Eles não confiam nela e é por isso que ela acaba ficando na rua até tarde. Se for esse o caso… então, sim, ela não tem outra escolha a não ser reagir da maneira que puder.
— Isso parece mais difícil do que a minha situação.
— Talvez. Mas a sensação de não querer ficar em casa é a mesma, certo?
— Concordo com você nesse ponto.
— Então, você vai voltar para o restaurante amanhã?
— Sim. Eu trabalho amanhã de novo.
— Hmm. Entendido...
Kazemiya parecia estar pensando em algo e a conversa parou por um momento.
— Nesse caso, tenho uma sugestão.
— Uma sugestão?
— Se vamos estar aqui de qualquer maneira, não seria mais divertido conversar como hoje? Quero dizer, nós nos damos muito bem... e seria mais fácil inventar desculpas.
Ela tinha razão. Nós realmente nos demos bem durante a conversa de hoje e, sinceramente, o tempo pareceu passar mais rápido do que o normal.
Passar horas sozinho pode ser exaustivo em seu próprio sentido. Se eu tivesse alguém com quem conversar, poderia ser uma maneira mais significativa de passar o tempo do que apenas percorrer as mídias sociais ou navegar em sites.
— Além disso... sinto que posso conversar com você sobre coisas, como desabafar.
— Desabafar? Sobre o quê?
— Muitas coisas. Escola, coisas pessoais... coisas de família.
Ao ouvir isso, não pude deixar de rir.
— Coisas de família, não é? Eu gosto disso.
— O que é tão engraçado?
— Desculpe, mas nunca pensei nisso.
A culpa que sinto em relação à minha família. O desconforto de estar em casa. Às vezes, falo sobre isso com a Natsuki, mas, mesmo assim, há um limite para o que posso dizer.
Se há alguém com quem eu possa desabafar de verdade, alguém que entenda o sentimento de não querer estar em casa... seria Kazemiya.
— E se nós apenas desabafarmos um com o outro, ouvíssemos e deixássemos por isso mesmo? Nada mais e nada menos.
— Sim, isso parece bom. Também se encaixa em nossa dinâmica.
— Tudo bem, então está decidido.
— Sim, então é uma aliança.
— Uma aliança, hein? Está bom. Devemos dar um nome a ela, já que estamos falando disso?
— Como a Aliança Satsuma-Chōshū ou algo assim?
— Hã?
— Isso acabou de surgir em minha cabeça. Talvez eu tenha vivido na era Bakumatsu na minha vida passada.
— A era Bakumatsu, hein.
Kazemiya soltou uma pequena risada.
— Você é mais divertido do que eu pensava, Narumi.

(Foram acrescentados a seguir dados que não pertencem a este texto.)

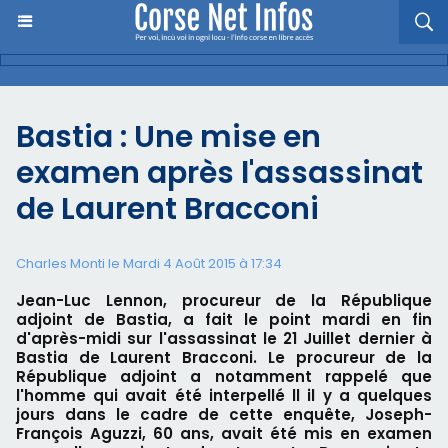
Bastia : Une mise en
examen après l'assassinat
de Laurent Bracconi
Charles Monti
le Mardi 4 Août 2015 à 17:34
Jean-Luc Lennon, procureur de la République
adjoint de Bastia, a fait le point mardi en fin
d'après-midi sur l'assassinat le 21 Juillet dernier à
Bastia de Laurent Bracconi. Le procureur de la
République adjoint a notamment rappelé que
l'homme qui avait été interpellé ll il y a quelques
jours dans le cadre de cette enquête, Joseph-
François Aguzzi, 60 ans, avait été mis en examen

— Bem, deixando a era Bakumatsu de lado, se fôssemos nomear nossa aliança... que tal a Aliança do Restaurante Familiar?
— Simples e fácil de entender… Gostei.
A Aliança do Restaurante Familiar.
Dar um rótulo ao nosso relacionamento dessa forma fez com que toda a situação parecesse um pouco mais natural... ou assim eu pensava.
— É aqui que eu moro.
Depois de sair do restaurante, paramos em frente a um prédio imponente a menos de cinco minutos de distância.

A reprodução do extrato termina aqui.